__Prompt__
Search the data below for "キャンセル"; list each line that holds it.

####

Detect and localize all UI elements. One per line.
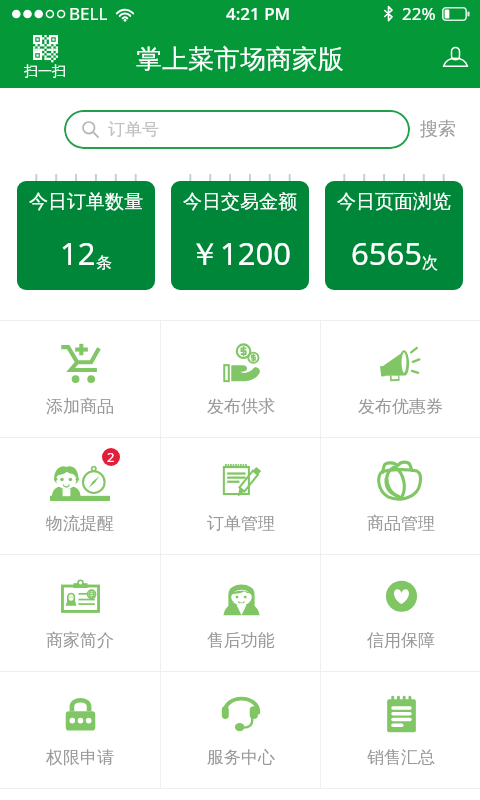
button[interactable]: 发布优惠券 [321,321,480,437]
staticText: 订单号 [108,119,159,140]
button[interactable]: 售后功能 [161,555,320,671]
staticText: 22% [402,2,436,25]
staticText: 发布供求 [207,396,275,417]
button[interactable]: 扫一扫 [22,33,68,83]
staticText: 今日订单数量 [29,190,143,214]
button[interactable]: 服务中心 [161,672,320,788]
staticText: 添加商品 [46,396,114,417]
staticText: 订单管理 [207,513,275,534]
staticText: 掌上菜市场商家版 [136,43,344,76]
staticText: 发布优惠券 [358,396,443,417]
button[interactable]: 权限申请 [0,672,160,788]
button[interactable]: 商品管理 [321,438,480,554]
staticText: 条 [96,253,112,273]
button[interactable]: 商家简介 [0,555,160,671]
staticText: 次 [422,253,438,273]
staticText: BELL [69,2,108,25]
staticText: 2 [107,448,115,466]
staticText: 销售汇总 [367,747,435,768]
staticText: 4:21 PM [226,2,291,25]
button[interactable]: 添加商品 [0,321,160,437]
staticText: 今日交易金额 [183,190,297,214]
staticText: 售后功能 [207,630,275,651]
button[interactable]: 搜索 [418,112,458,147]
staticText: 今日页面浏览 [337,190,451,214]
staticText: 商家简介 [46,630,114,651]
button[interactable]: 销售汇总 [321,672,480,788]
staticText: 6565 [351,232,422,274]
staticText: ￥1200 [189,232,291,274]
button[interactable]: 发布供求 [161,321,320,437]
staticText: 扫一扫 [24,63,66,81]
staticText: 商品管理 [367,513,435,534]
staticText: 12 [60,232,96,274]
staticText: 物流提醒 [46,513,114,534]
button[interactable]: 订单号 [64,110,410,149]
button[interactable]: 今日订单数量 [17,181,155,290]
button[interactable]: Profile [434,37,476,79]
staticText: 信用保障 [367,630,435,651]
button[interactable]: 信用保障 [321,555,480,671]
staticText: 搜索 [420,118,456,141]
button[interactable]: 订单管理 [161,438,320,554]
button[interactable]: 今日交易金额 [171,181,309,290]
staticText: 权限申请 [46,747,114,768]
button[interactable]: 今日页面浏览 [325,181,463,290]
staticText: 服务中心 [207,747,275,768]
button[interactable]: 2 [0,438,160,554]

####

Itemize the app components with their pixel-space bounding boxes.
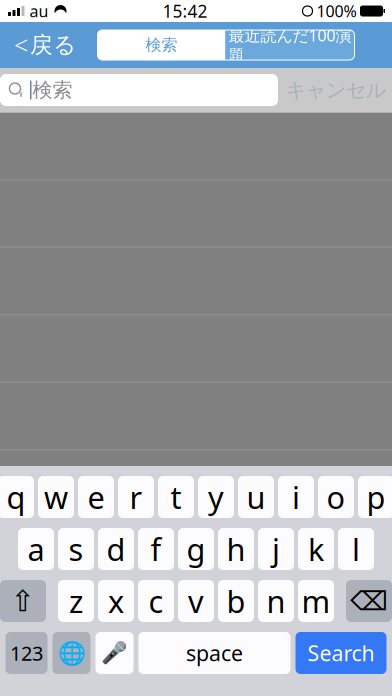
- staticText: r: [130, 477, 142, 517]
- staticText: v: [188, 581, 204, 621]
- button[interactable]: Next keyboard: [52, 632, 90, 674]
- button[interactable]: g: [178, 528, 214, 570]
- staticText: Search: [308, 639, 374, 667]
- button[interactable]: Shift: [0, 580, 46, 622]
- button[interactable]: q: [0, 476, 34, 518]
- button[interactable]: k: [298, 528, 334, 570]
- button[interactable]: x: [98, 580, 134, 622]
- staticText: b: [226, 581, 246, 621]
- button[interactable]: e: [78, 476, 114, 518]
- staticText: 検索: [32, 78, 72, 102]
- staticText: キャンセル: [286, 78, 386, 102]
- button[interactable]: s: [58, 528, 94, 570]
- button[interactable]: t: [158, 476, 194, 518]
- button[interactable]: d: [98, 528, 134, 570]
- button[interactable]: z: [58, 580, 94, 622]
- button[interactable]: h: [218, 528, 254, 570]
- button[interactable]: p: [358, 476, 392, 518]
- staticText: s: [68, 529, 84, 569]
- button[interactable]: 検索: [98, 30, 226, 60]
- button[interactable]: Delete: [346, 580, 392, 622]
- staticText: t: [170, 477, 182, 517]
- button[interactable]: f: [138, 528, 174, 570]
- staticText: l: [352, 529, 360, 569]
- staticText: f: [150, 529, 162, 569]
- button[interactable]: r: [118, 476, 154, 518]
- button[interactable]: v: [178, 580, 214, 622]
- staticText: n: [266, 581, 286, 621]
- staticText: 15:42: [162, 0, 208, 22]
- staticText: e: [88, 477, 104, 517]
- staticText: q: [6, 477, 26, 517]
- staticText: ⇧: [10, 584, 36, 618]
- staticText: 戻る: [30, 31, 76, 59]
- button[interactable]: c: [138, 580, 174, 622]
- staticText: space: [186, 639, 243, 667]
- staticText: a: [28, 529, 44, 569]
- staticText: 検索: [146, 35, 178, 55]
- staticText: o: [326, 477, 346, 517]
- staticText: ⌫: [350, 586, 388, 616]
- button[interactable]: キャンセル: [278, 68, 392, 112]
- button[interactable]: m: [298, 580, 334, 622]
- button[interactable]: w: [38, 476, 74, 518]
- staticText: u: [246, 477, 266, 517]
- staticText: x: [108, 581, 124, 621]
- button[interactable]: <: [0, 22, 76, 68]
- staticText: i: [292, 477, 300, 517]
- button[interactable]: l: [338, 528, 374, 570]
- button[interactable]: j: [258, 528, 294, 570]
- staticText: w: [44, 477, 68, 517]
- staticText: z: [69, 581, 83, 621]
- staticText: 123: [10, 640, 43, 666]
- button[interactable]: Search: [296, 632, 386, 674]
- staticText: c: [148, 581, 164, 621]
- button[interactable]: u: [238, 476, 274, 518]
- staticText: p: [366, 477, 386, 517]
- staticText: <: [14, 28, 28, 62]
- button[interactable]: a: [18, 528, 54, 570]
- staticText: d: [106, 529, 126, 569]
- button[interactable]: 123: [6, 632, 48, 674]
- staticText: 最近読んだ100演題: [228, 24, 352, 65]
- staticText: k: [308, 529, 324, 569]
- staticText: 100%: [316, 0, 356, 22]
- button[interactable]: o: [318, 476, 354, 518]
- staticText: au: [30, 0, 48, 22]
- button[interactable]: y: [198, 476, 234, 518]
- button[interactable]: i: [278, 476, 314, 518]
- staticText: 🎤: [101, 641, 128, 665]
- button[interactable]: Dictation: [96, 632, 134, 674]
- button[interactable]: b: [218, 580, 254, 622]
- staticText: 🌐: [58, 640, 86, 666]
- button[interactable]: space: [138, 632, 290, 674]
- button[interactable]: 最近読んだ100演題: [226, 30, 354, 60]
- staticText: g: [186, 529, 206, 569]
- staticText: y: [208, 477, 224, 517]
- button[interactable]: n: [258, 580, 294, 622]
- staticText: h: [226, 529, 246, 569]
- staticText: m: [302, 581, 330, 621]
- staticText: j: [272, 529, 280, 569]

####

__Completed task__
- staticText: キャンセル: [286, 78, 386, 102]
- button[interactable]: キャンセル: [278, 68, 392, 112]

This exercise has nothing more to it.